Oil was discovered in Nigeria by shell-Bp petroleum development company of Nigerian in 1956 during colonial administration.  This led to the diversion of foreign exchange and revenue of the government from agriculture to petroleum products.  As a result of the high demand of the petroleum products and revenue to be generated federal government decided to establish the Element refinery in Port Harcourt.  This gave the government the power to expand its mine and power department to regulate the activities of oil companies.

It is worthy to note that oil prospecting and exploration was the highest contribution to the sources of government revenue.  The increased government activities in this field started paying of as oil rose from N735 m in 1972 to N1368.6m in 1973.  Official records also resources increased from N1,368.6m to N8,184m which in 1981 the oil financial record increased to N11,563 billion.  Today oil revenue has multiplied itself many times when compared to those of the olden days.



This is the major sources of revenue to the government of Federal republic of Nigeria before the discovery of invention of petroleum products in the economy.  Nigerian government neglected agriculture in preference to petroleum immediately it was discovered.  This has contributed to the underdeveloped nature of the economy.  The recent democratic government has set out various strategy that could lead to proper reformation of agriculture in future.  Through the exportation of certain crops like cocoa, timber, etc and other agricultural produce, revenue is being generated to the government to enhance its policies implementation.



In this context, both state and federal government generate a gigantic sum of money from the use of its property by the masses.  many government parastatals have its estate which it allocate to its worker or public for the purpose of occupancy.  Government collects its rent through its machinery at periodic intervals.  Some of the state government have theirs example, New Housing Estate in Enugu State, Isheri Housing Estate in Lagos state to mention a few.  The money generated through this source also from part of the revenue of the government



Government charges fines in an attempt to forgive its citizen for any offense committed.  Fees are also charged by the government, such as motor vehicle license fees, market fees etc.  All these are some of the sources through which government generate revenue to execute its project to enhance the development of the economy and other governmental functions.

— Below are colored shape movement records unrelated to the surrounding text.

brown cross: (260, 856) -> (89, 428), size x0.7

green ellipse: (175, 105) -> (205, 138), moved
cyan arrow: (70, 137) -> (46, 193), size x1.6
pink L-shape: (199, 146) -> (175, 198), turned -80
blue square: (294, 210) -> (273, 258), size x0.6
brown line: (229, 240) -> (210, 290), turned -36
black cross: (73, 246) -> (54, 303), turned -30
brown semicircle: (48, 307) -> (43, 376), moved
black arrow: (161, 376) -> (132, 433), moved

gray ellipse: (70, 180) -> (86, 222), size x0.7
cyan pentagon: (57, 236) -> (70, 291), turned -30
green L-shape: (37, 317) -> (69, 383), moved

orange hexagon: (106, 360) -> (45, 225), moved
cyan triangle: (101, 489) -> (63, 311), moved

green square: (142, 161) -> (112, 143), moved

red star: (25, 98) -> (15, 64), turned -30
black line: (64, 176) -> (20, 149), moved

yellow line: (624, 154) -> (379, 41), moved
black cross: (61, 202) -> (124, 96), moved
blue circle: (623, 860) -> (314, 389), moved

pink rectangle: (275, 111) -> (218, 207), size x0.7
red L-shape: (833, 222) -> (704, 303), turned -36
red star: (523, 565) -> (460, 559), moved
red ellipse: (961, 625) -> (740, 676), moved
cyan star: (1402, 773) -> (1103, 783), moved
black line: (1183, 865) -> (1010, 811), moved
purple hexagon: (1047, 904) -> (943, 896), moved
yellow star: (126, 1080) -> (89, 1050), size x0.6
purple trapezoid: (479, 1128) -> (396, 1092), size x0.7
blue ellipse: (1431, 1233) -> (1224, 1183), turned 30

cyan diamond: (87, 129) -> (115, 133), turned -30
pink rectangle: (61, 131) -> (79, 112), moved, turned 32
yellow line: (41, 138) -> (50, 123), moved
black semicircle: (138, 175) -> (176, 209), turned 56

Government participates actively  in the buying of shares of companies in the economy for the purpose of revenue generation.  The same way individuals and corporate bodies   participate in the ownership  of certain public companies so as  the government does. Some of the states government also participate in the ownership of certain viable companies example, Delta state government and River state counterpart have 15% and 25% shares respectively (FAMO) rubber company  which has branches in Delta state, Edo state, and Calabar in Cross River states.